> [Given data]

+===+

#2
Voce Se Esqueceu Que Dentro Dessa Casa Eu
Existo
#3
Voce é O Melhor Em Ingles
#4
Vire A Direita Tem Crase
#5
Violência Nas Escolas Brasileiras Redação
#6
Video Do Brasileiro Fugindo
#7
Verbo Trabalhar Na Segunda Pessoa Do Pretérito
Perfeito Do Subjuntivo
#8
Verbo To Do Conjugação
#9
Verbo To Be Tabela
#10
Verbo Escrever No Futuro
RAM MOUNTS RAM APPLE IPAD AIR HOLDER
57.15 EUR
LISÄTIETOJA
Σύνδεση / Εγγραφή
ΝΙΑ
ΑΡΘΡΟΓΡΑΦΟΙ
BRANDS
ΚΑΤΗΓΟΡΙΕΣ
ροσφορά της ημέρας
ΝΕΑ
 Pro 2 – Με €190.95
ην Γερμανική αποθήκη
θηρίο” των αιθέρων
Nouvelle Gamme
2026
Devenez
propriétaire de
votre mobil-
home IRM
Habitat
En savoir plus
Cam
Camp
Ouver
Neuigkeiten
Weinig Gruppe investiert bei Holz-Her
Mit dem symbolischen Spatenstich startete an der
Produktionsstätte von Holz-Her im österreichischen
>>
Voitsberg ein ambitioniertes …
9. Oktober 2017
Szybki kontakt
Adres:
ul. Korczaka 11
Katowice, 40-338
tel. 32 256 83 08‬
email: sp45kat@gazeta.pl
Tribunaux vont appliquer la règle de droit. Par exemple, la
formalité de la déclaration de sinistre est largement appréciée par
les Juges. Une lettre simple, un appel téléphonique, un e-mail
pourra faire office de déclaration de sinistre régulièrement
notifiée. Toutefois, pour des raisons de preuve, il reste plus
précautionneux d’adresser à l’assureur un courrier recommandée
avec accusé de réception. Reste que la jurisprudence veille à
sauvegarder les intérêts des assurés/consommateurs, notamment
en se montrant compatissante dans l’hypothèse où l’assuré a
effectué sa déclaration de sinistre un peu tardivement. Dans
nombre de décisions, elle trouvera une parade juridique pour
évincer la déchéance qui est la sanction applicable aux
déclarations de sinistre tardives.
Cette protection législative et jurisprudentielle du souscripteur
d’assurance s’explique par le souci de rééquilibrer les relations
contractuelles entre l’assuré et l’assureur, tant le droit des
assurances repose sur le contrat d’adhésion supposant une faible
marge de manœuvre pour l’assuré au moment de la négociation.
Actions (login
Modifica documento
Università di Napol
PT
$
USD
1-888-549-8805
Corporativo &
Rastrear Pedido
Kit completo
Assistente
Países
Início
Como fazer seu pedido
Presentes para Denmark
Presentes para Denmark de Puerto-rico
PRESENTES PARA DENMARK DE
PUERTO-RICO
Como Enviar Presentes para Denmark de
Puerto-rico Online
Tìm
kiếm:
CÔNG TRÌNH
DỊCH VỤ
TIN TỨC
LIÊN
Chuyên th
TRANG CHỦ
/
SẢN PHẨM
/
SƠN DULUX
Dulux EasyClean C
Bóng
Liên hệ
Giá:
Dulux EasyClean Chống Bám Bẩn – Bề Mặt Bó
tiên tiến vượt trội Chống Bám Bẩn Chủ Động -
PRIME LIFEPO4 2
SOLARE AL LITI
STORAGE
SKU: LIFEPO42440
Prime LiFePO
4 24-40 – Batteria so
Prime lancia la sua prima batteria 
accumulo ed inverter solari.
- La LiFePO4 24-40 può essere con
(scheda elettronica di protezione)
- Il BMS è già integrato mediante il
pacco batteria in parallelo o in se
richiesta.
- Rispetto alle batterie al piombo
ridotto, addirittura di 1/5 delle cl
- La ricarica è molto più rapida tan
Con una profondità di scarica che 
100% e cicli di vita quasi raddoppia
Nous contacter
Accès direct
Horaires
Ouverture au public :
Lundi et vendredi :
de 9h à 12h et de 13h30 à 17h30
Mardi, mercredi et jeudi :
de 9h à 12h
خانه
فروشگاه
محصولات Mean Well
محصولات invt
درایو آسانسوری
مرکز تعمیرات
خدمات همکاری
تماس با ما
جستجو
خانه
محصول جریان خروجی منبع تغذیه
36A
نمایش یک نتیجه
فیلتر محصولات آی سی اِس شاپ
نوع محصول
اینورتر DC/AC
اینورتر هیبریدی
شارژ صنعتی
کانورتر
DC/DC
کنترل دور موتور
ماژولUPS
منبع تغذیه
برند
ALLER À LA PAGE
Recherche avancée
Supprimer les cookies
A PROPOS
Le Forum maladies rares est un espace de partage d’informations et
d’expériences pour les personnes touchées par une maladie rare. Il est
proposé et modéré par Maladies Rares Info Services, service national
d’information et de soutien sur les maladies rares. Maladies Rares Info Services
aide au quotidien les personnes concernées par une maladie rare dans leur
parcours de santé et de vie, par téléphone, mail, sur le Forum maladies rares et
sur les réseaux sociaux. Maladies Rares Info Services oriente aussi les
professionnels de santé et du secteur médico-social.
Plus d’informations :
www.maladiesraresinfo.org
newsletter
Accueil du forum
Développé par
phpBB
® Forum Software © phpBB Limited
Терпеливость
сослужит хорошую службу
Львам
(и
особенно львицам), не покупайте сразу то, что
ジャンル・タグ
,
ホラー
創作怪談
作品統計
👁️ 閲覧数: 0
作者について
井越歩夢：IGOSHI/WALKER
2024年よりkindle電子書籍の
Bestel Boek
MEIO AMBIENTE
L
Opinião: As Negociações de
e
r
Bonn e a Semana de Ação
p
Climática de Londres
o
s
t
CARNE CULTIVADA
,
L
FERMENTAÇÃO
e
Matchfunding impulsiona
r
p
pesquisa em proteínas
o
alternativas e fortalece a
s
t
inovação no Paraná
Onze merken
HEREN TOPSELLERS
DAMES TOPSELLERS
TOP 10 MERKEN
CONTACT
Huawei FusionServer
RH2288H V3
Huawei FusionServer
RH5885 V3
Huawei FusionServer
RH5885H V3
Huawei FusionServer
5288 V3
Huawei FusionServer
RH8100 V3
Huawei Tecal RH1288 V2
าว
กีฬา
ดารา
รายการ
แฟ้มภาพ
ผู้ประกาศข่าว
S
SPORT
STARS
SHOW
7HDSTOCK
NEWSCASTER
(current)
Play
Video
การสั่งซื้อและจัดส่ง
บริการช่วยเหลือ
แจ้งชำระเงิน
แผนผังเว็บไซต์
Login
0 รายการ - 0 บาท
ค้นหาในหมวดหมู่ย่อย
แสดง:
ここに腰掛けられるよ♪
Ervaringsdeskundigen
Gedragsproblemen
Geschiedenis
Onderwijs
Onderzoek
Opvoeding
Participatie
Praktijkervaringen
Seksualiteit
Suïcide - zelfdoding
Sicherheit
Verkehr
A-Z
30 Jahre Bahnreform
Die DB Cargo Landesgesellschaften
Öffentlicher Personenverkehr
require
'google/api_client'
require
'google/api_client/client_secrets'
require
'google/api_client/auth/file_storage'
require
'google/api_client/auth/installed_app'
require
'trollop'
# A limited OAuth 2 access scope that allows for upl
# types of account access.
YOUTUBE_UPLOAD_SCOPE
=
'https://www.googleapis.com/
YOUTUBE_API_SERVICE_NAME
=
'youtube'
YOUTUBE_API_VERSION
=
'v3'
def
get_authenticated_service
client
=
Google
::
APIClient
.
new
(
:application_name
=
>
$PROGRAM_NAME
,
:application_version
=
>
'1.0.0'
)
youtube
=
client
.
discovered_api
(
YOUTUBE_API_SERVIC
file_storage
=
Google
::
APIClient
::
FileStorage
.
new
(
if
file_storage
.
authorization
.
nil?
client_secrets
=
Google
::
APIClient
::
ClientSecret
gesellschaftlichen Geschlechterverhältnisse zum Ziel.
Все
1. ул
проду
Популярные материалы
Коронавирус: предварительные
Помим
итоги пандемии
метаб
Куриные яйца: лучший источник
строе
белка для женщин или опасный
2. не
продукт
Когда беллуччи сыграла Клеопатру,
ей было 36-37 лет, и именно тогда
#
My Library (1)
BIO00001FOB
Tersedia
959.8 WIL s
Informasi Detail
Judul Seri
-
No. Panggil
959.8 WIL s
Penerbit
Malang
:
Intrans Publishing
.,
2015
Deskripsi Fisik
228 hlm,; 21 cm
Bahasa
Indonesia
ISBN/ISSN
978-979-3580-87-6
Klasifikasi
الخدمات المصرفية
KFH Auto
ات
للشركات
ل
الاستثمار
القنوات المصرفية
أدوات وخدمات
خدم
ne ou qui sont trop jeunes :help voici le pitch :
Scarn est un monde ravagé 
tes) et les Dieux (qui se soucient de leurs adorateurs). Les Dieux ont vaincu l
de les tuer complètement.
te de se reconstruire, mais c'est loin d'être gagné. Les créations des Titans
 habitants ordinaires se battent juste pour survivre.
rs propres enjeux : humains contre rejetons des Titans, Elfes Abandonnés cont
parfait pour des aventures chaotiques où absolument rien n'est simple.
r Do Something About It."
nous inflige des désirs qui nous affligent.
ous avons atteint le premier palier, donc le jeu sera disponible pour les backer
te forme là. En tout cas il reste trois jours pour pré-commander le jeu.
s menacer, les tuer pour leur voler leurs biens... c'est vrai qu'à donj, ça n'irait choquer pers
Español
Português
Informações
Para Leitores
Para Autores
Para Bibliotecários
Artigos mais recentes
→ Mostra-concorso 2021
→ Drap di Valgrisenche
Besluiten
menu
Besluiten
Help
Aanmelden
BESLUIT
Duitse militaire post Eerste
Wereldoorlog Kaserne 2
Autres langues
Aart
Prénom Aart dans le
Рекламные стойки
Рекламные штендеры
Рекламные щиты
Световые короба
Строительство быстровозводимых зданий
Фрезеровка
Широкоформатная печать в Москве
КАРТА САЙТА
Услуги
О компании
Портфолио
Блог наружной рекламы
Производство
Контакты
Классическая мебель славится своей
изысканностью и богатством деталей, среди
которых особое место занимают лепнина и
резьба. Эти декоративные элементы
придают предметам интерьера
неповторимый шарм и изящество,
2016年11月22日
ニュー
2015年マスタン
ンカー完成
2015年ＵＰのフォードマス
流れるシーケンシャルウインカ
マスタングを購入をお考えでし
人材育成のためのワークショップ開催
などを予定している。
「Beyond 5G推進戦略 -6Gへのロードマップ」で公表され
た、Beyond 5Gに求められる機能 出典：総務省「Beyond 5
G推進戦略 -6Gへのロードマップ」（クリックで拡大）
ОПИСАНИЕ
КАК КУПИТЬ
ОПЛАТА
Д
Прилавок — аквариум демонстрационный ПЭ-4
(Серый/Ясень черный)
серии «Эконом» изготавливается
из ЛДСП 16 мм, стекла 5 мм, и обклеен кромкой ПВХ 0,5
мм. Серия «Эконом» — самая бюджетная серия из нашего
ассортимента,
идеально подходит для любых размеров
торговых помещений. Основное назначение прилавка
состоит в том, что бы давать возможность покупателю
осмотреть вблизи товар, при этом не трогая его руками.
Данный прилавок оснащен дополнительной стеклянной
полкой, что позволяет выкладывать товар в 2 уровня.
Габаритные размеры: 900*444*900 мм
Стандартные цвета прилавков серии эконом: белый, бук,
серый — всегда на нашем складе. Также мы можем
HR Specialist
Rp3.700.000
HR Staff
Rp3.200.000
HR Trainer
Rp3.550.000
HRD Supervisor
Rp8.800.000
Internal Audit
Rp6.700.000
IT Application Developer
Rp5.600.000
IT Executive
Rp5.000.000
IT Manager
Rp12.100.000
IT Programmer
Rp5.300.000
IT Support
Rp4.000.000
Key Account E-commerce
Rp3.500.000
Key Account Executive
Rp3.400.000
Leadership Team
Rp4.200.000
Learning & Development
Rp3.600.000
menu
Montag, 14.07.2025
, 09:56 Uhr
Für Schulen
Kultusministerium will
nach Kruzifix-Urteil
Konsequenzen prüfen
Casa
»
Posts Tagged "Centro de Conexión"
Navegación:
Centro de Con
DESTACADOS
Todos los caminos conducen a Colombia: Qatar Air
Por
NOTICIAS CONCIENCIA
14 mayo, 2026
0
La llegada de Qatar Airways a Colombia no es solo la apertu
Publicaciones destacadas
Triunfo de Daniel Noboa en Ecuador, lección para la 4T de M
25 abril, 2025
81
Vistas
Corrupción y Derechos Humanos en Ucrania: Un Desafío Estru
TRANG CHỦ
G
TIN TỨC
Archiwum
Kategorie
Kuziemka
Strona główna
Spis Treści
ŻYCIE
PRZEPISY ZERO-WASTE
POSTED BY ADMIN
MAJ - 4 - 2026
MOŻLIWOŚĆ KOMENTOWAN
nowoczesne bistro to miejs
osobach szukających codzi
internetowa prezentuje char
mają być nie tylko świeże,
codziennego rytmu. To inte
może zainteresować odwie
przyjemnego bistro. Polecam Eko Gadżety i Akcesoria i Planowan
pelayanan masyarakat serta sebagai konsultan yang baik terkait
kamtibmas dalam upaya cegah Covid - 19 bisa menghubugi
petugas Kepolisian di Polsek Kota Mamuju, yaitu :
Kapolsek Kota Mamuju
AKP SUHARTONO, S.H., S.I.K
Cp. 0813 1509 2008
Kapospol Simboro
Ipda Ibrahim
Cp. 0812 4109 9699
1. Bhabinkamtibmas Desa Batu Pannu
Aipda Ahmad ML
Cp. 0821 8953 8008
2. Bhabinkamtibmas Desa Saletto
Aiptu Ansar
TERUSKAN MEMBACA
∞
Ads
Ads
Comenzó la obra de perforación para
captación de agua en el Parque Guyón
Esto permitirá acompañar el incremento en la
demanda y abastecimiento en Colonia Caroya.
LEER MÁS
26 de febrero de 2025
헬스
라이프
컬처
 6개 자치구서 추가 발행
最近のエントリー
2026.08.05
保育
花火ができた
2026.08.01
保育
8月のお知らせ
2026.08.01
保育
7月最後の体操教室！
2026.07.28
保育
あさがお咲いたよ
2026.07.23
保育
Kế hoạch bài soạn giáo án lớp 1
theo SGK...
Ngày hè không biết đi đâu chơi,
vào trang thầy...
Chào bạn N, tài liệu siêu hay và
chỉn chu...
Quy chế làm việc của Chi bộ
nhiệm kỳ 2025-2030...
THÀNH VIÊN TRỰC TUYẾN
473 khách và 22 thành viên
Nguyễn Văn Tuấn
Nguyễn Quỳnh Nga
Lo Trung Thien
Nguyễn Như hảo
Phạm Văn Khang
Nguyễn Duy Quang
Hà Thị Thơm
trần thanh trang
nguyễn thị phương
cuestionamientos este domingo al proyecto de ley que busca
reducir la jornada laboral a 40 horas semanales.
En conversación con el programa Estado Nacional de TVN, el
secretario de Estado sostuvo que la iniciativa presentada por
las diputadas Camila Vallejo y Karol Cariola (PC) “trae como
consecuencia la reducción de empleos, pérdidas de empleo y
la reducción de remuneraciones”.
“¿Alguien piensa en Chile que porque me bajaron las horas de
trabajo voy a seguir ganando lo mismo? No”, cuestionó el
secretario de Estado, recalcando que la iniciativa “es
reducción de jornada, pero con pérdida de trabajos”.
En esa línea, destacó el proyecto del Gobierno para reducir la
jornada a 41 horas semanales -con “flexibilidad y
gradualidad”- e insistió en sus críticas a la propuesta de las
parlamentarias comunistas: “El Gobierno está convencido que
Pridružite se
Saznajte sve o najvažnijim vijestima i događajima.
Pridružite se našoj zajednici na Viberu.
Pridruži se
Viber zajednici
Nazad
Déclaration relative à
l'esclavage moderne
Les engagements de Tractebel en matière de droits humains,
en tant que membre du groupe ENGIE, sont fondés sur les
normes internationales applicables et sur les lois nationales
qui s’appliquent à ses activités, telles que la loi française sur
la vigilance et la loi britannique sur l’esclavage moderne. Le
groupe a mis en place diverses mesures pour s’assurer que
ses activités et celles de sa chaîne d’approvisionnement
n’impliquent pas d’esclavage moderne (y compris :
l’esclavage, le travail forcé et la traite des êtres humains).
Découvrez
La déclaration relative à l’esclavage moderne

+===+

> [Task to carry out] Return only the number of lines in the data above that hold the word "zajednici".

> [Result of the task] 2